Federal economy minister Robert Habeck said that Wilhelmshaven would become functional around the turn of the year, as would a second floating terminal at the Brunsbuettel North Sea port.

The Wilhelmshaven floating storage and regasification (FSRU) unit, for utility Uniper, will be moored at a now expanded pier and enabled to regasify LNG arriving on special tankers.

The new port infrastructure there will be equipped to switch to imports of low-carbon energy sources such as hydrogen in the future, said Lower Saxony environment minister Christian Meyer.

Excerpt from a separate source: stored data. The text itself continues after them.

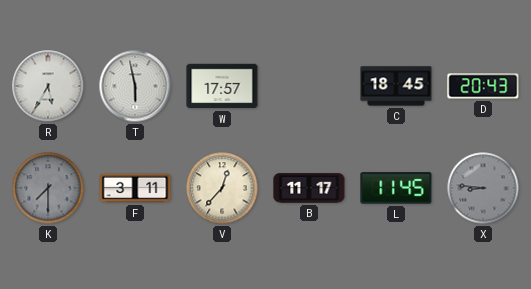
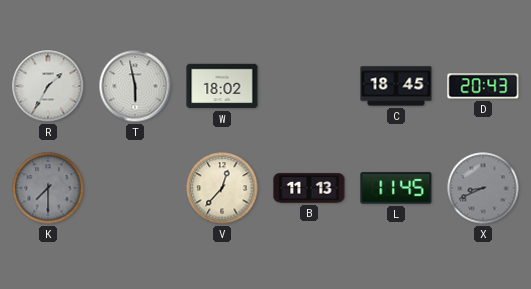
R: 5:35 -> 1:35
W: 17:57 -> 18:02
F: 3:11 -> none
B: 11:17 -> 11:13
X: 8:46 -> 8:41
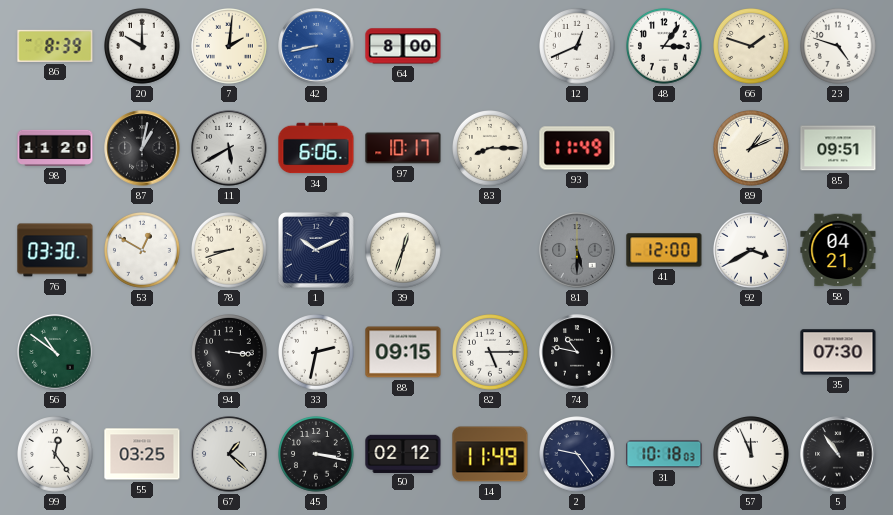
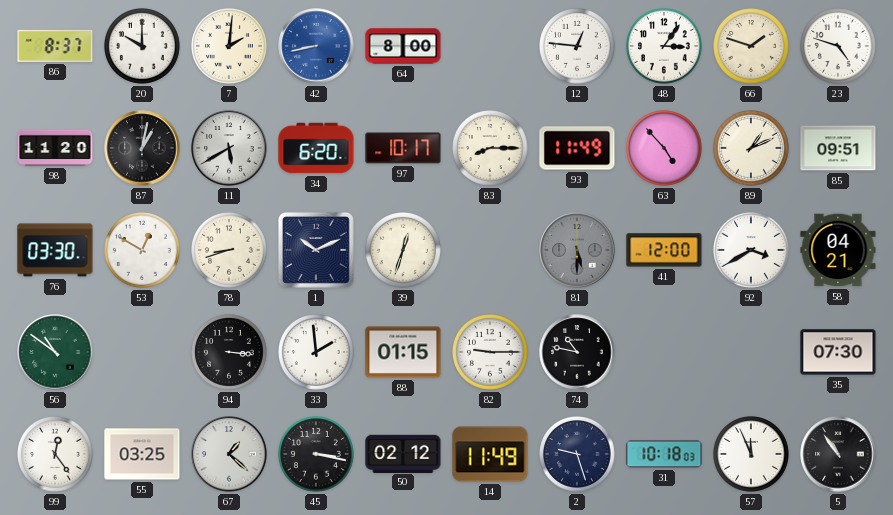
86: 8:39 -> 8:37
12: 12:41 -> 12:46
34: 6:06 -> 6:20
63: none -> 4:53
33: 2:32 -> 1:59
88: 09:15 -> 01:15
82: 5:15 -> 9:15
2: 9:24 -> 9:27
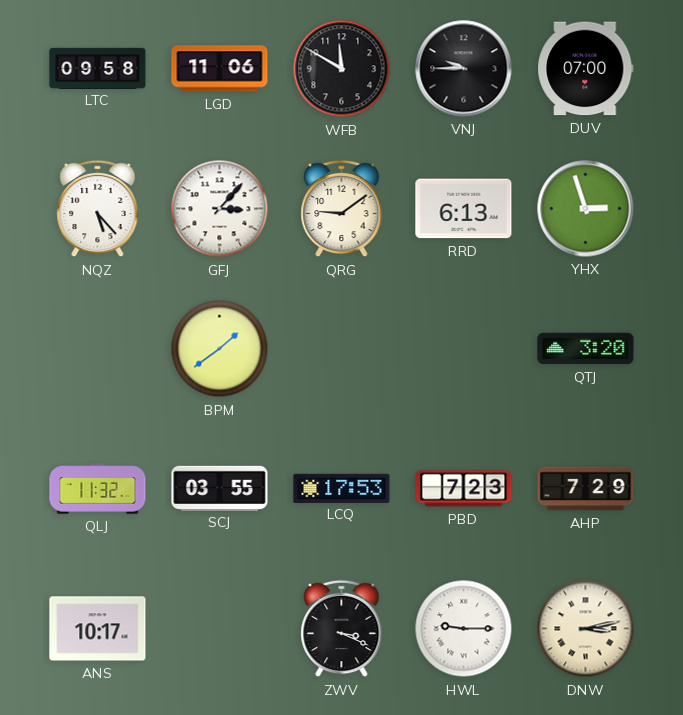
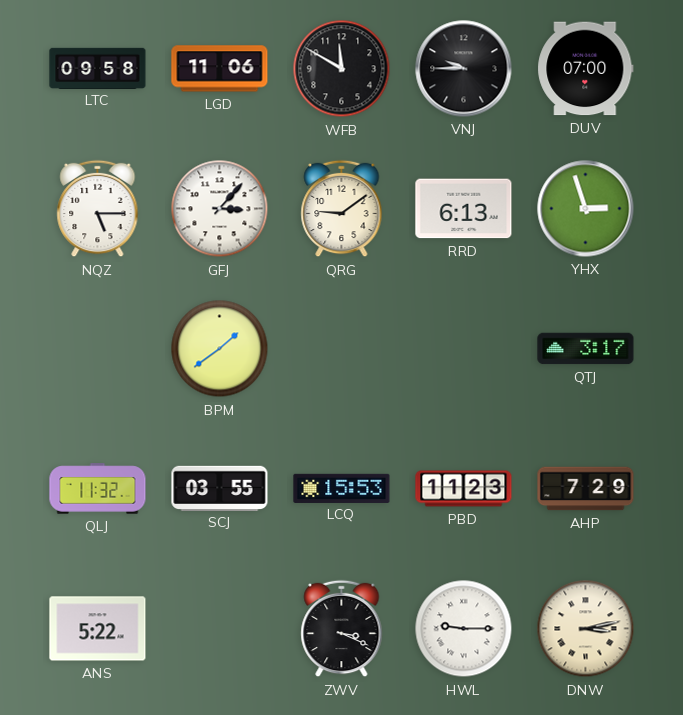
NQZ: 5:23 -> 5:15
QTJ: 3:20 -> 3:17
LCQ: 17:53 -> 15:53
PBD: 7:23 -> 11:23
ANS: 10:17 -> 5:22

Germany relied on Russia for nearly a third of its gas last year but Berlin, which aims to halt any remaining Russian flows by the summer of 2024, in May started fast-tracking FSRU applications and related ones for more permanent, onshore LNG reception terminals at some sites.

The designated Wilhelmshaven FSRU, the vessel Hoegh Esperanza, is still located at a shipyard in Brest, France, Eikon Refinitiv ship tracking data showed. A spokesperson for the ministry led by Lies said the Esperanza was expected to arrive fully laden in mid-December and would be able to process incoming LNG tankers from January.

Habeck, listing the next steps in Germany’s LNG strategy, said the FSRU for RWE in Brunsbuettel should also arrive around the turn of the year, and projects at Stade and Lubmin would become operational at the end of 2023.

Wilhelmshaven will have another FSRU start-up in the fourth quarter of next year, operated by owner Excelerate Energy on behalf of a consortium of Tree Energy Solutions, E.ON and Engie.

A privately chartered and operated FSRU was also expected at Lubmin at the end of this year.

Taken together, the six FSRUs could theoretically cover a third of Germany’s annual gas needs, based on the 90.5 Bcm consumed in 2021.